For each line of the data below that holds "digital", copy the line.

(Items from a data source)
□ □ □

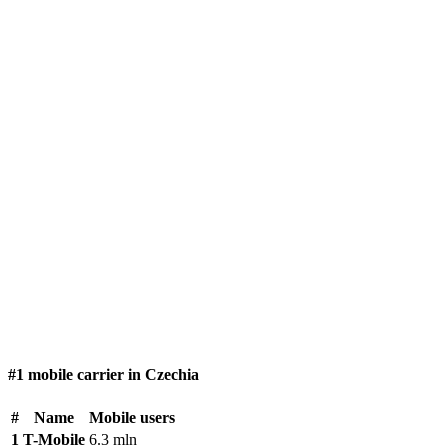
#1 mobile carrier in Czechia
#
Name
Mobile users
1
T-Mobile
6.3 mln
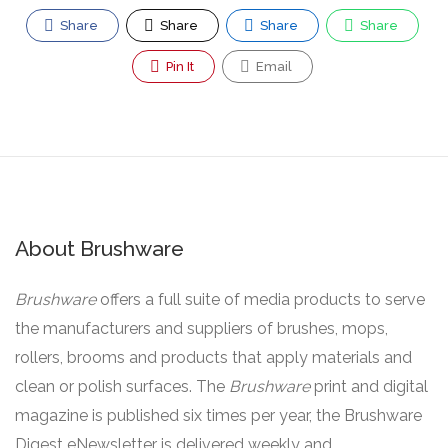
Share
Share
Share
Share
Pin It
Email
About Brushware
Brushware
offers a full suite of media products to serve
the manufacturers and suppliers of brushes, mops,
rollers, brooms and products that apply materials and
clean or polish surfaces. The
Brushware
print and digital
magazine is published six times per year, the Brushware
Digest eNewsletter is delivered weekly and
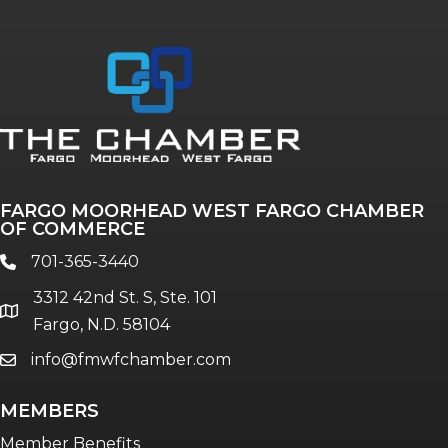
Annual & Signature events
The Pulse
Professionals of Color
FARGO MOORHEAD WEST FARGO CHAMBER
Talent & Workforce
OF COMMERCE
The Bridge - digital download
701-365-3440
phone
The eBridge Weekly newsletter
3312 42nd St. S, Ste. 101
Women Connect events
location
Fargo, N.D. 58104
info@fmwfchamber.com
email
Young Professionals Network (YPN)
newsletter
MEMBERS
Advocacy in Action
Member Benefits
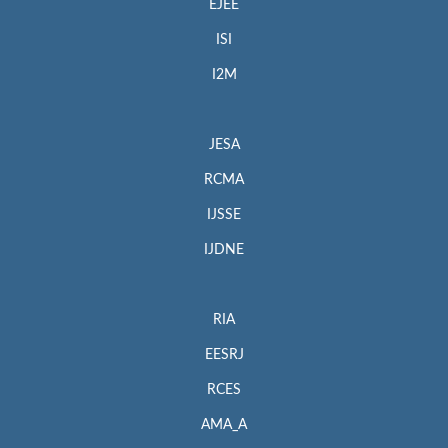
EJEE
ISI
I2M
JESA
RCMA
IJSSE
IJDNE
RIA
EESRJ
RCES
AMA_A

□ □ □

TASK OUTPUT:
print and digital
The Bridge - digital download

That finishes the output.